● **Prompt**
Give a verbatim copy of the data, leaving the pictures out.

● **Transcribed page contents**
———

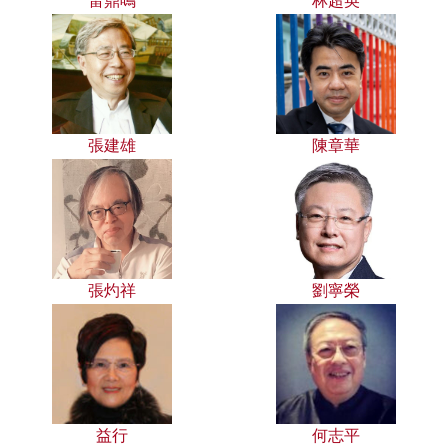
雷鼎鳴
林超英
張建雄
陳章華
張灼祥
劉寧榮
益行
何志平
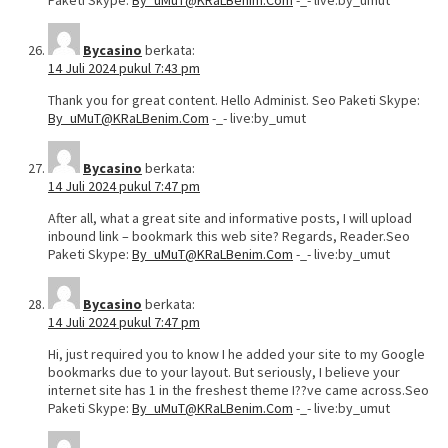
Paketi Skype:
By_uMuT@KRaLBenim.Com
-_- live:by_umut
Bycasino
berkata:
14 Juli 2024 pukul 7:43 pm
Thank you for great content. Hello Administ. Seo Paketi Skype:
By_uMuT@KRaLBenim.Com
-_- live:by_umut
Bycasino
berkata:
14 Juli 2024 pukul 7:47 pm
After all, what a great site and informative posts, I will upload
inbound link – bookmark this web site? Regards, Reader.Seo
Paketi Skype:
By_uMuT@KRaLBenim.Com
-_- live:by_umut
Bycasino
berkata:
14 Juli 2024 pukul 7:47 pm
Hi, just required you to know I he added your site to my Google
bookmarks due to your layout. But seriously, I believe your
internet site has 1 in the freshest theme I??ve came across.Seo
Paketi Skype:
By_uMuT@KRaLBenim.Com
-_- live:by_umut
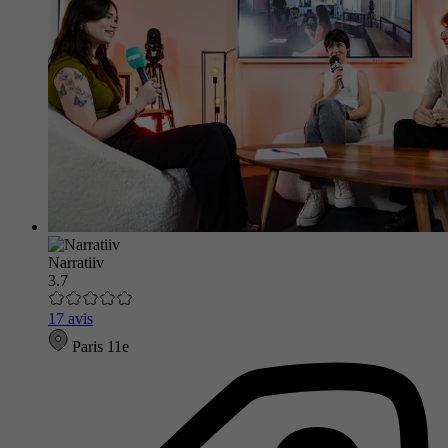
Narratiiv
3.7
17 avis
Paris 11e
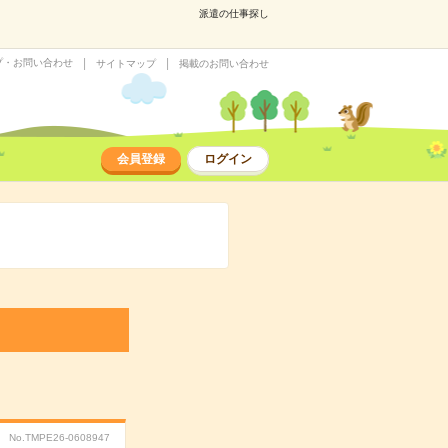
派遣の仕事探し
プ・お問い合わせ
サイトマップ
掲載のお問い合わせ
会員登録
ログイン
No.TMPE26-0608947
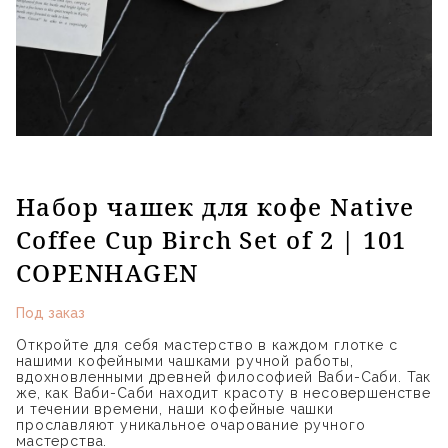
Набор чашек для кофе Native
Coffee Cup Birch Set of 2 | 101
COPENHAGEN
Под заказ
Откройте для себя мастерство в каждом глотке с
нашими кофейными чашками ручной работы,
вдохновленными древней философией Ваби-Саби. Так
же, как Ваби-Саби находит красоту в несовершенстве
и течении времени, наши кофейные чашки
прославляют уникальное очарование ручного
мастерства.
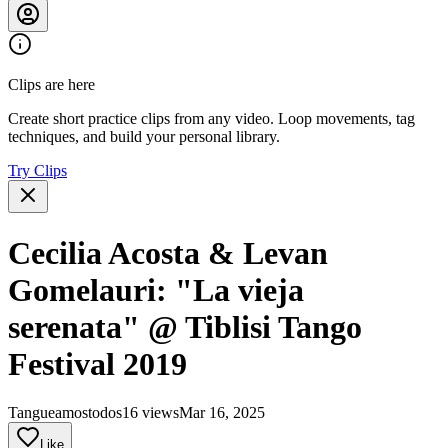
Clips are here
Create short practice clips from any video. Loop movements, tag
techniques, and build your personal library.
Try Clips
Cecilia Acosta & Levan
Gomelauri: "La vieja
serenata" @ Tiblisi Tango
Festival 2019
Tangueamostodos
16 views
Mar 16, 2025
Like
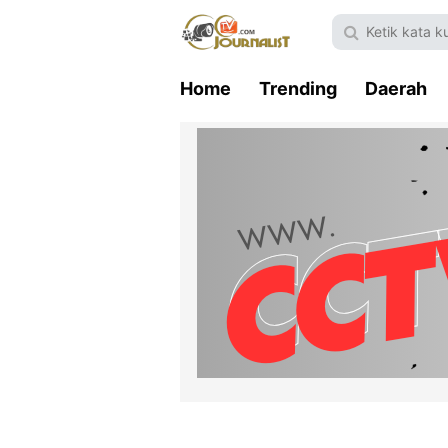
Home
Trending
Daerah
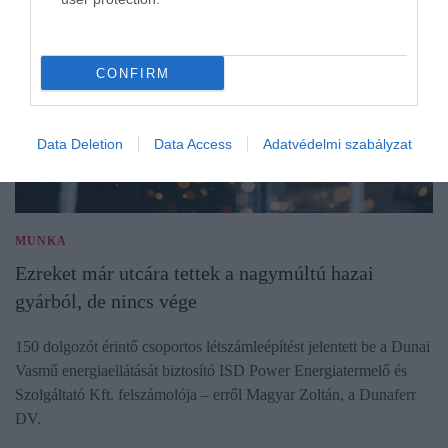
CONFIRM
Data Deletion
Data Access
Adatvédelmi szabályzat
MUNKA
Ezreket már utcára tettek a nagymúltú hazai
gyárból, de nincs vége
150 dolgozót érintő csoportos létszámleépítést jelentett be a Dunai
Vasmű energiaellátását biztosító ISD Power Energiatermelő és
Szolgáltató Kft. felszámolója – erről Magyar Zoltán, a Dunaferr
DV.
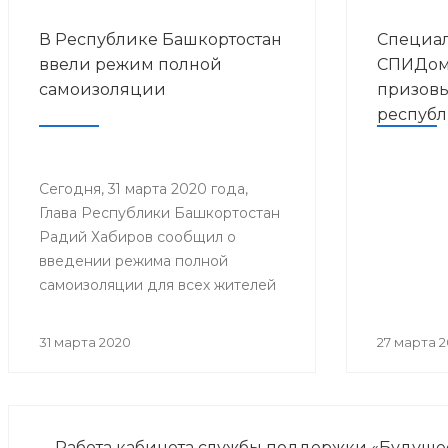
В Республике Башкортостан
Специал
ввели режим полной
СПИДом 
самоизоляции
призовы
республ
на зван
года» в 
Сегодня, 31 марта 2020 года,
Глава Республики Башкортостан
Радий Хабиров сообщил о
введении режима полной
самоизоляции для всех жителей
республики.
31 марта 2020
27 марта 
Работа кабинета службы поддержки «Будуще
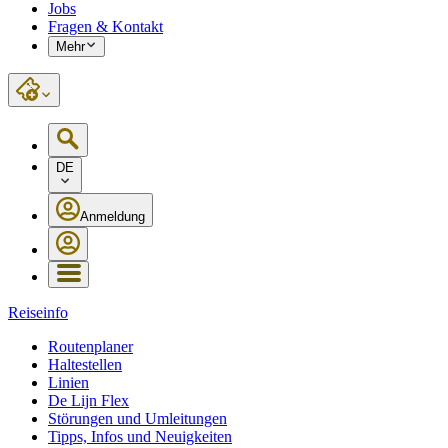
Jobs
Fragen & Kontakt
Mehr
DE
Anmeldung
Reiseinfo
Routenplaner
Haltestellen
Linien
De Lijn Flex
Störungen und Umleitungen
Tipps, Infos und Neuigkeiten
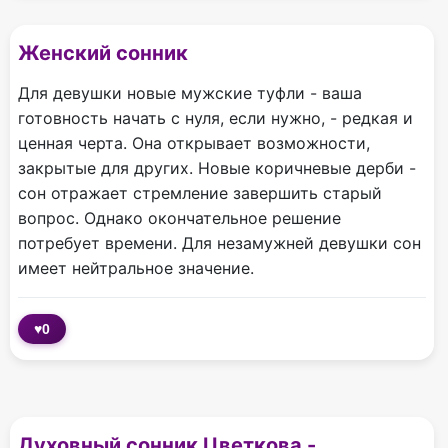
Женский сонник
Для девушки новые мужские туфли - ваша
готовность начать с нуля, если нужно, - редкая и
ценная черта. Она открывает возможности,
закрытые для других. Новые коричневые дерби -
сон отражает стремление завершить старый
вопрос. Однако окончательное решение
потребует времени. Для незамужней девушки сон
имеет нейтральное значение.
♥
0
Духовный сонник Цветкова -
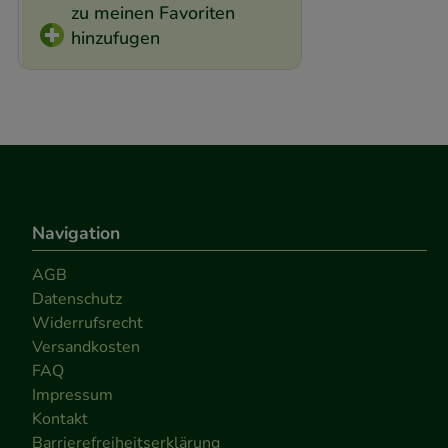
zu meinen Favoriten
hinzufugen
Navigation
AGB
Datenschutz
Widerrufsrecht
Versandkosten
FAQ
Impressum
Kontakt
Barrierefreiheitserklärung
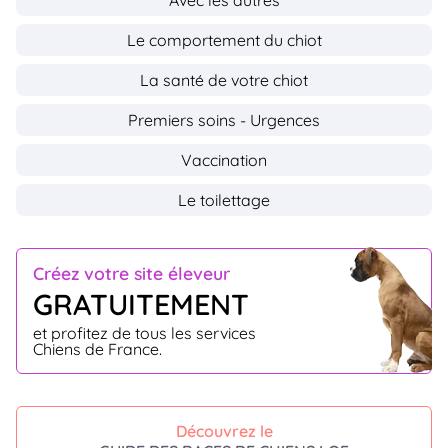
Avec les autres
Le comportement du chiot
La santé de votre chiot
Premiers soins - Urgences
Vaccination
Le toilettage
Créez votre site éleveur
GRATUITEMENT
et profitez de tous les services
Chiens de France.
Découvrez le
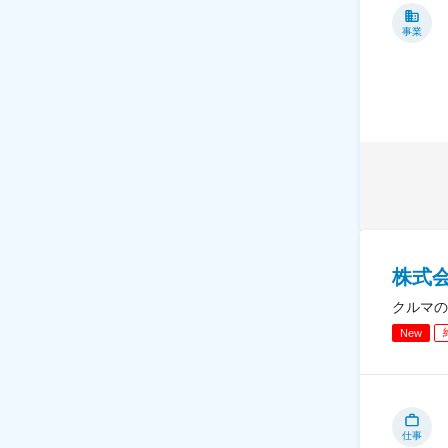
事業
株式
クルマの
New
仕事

———

● **Response**
雷鼎鳴
林超英
張建雄
陳章華
張灼祥
劉寧榮
益行
何志平
Paketi Skype:
By_uMuT@KRaLBenim.Com
-_- live:by_umut
Bycasino
berkata:
14 Juli 2024 pukul 7:43 pm
Thank you for great content. Hello Administ. Seo Paketi Skype:
By_uMuT@KRaLBenim.Com
-_- live:by_umut
Bycasino
berkata:
14 Juli 2024 pukul 7:47 pm
After all, what a great site and informative posts, I will upload
inbound link – bookmark this web site? Regards, Reader.Seo
Paketi Skype:
By_uMuT@KRaLBenim.Com
-_- live:by_umut
Bycasino
berkata:
14 Juli 2024 pukul 7:47 pm
Hi, just required you to know I he added your site to my Google
bookmarks due to your layout. But seriously, I believe your
internet site has 1 in the freshest theme I??ve came across.Seo
Paketi Skype:
By_uMuT@KRaLBenim.Com
-_- live:by_umut
Narratiiv
3.7
17 avis
Paris 11e
派遣の仕事探し
プ・お問い合わせ
サイトマップ
掲載のお問い合わせ
会員登録
ログイン
No.TMPE26-0608947
Набор чашек для кофе Native
Coffee Cup Birch Set of 2 | 101
COPENHAGEN
Под заказ
Откройте для себя мастерство в каждом глотке с
нашими кофейными чашками ручной работы,
вдохновленными древней философией Ваби-Саби. Так
же, как Ваби-Саби находит красоту в несовершенстве
и течении времени, наши кофейные чашки
прославляют уникальное очарование ручного
мастерства.
Clips are here
Create short practice clips from any video. Loop movements, tag
techniques, and build your personal library.
Try Clips
Cecilia Acosta & Levan
Gomelauri: "La vieja
serenata" @ Tiblisi Tango
Festival 2019
Tangueamostodos
16 views
Mar 16, 2025
Like
Home
Trending
Daerah
CONFIRM
Data Deletion
Data Access
Adatvédelmi szabályzat
MUNKA
Ezreket már utcára tettek a nagymúltú hazai
gyárból, de nincs vége
150 dolgozót érintő csoportos létszámleépítést jelentett be a Dunai
Vasmű energiaellátását biztosító ISD Power Energiatermelő és
Szolgáltató Kft. felszámolója – erről Magyar Zoltán, a Dunaferr
DV.
В Республике Башкортостан
Специал
ввели режим полной
СПИДом 
самоизоляции
призовы
республ
на зван
года» в 
Сегодня, 31 марта 2020 года,
Глава Республики Башкортостан
Радий Хабиров сообщил о
введении режима полной
самоизоляции для всех жителей
республики.
31 марта 2020
27 марта 
Работа кабинета службы поддержки «Будуще
Jobs
Fragen & Kontakt
Mehr
DE
Anmeldung
Reiseinfo
Routenplaner
Haltestellen
Linien
De Lijn Flex
Störungen und Umleitungen
Tipps, Infos und Neuigkeiten
Женский сонник
Для девушки новые мужские туфли - ваша
готовность начать с нуля, если нужно, - редкая и
ценная черта. Она открывает возможности,
закрытые для других. Новые коричневые дерби -
сон отражает стремление завершить старый
вопрос. Однако окончательное решение
потребует времени. Для незамужней девушки сон
имеет нейтральное значение.
♥
0
Духовный сонник Цветкова -
zu meinen Favoriten
hinzufugen
Navigation
AGB
Datenschutz
Widerrufsrecht
Versandkosten
FAQ
Impressum
Kontakt
Barrierefreiheitserklärung
Avec les autres
Le comportement du chiot
La santé de votre chiot
Premiers soins - Urgences
Vaccination
Le toilettage
Créez votre site éleveur
GRATUITEMENT
et profitez de tous les services
Chiens de France.
Découvrez le
事業
株式
クルマの
New
仕事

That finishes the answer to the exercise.